A good practice that is true for every software, but especially in machine learning, is to make every step of your project reproducible. It should be possible to start the project again from scratch and create the same exact split between train, dev and test sets.

The cleanest way to do it is to have a build_dataset.py file that will be called once at the start of the project and will create the split into train, dev and test. Optionally, calling build_dataset.py can also download the dataset. We need to make sure that any randomness involved in build_dataset.py uses a fixed seed so that every call to python build_dataset.py will result in the same output.

Never do the split manually (by moving files into different folders one by one), because you wouldn’t be able to reproduce it.

An example build_dataset.py file is the one used here in the vision example project.

## Details of implementation

Let’s illustrate the good practices with a simple example. We have filenames of images that we want to split into train, dev and test. Here is a way to split the data into three sets: 80% train, 10% dev and 10% test.

filenames = ['img_000.jpg', 'img_001.jpg', ...]

split_1 = int(0.8 * len(filenames))
split_2 = int(0.9 * len(filenames))
train_filenames = filenames[:split_1]
dev_filenames = filenames[split_1:split_2]
test_filenames = filenames[split_2:]


Ensure that train, dev and test have the same distribution if possible

Often we have a big dataset and want to split it into train, dev and test set.
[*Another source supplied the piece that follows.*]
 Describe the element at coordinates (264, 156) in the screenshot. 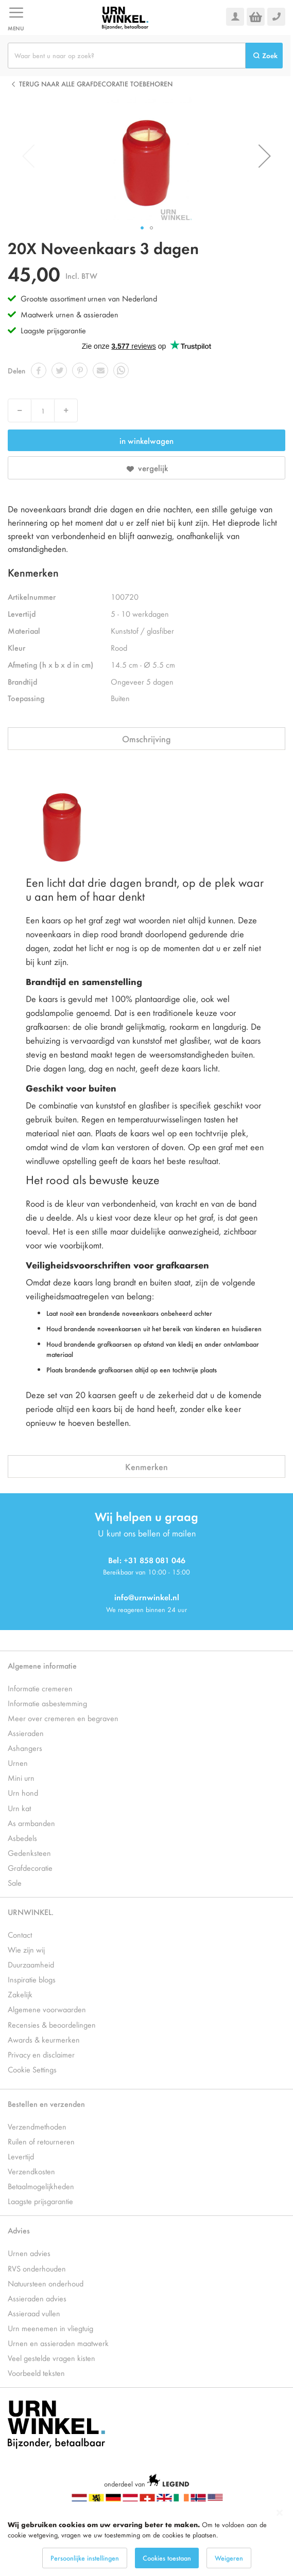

In most cases, each split will have the same distribution as the others.

What could go wrong? Suppose that the first 100 images (img_000.jpg to img_099.jpg) have label 0, the 100 following label 1, … and the last 100 images have label 9. Then the above code will make the dev set only have label 8, and the test set only label 9.

We therefore need to ensure that the filenames are correctly shuffled before splitting the data.

filenames = ['img_000.jpg', 'img_001.jpg', ...]
random.shuffle(filenames)  # randomly shuffles the ordering of filenames

split_1 = int(0.8 * len(filenames))
split_2 = int(0.9 * len(filenames))
train_filenames = filenames[:split_1]
dev_filenames = filenames[split_1:split_2]
test_filenames = filenames[split_2:]


This should give approximately the same distribution for train, dev and test sets. If necessary, it is also possible to split each class into 80%/10%/10% so that the distribution is the same in each set.

Make it reproducible

We talked earlier about making the script reproducible. Here we need to make sure that the train/dev/test split stays the same across every run of python build_dataset.py.

The code above doesn’t ensure reproducibility, since each time you run it you will have a different split.

To make sure to have the same split each time this code is run, we need to fix the random seed before shuffling the filenames:

Here is a good way to remove any randomness in the process:

filenames = ['img_000.jpg', 'img_001.jpg', ...]
filenames.sort()  # make sure that the filenames have a fixed order before shuffling
random.seed(230)
random.shuffle(filenames) # shuffles the ordering of filenames (deterministic given the chosen seed)

split_1 = int(0.8 * len(filenames))
split_2 = int(0.9 * len(filenames))
train_filenames = filenames[:split_1]
dev_filenames = filenames[split_1:split_2]
test_filenames = filenames[split_2:]


The call to filenames.sort() makes sure that if you build filenames in a different way, the output is still the same.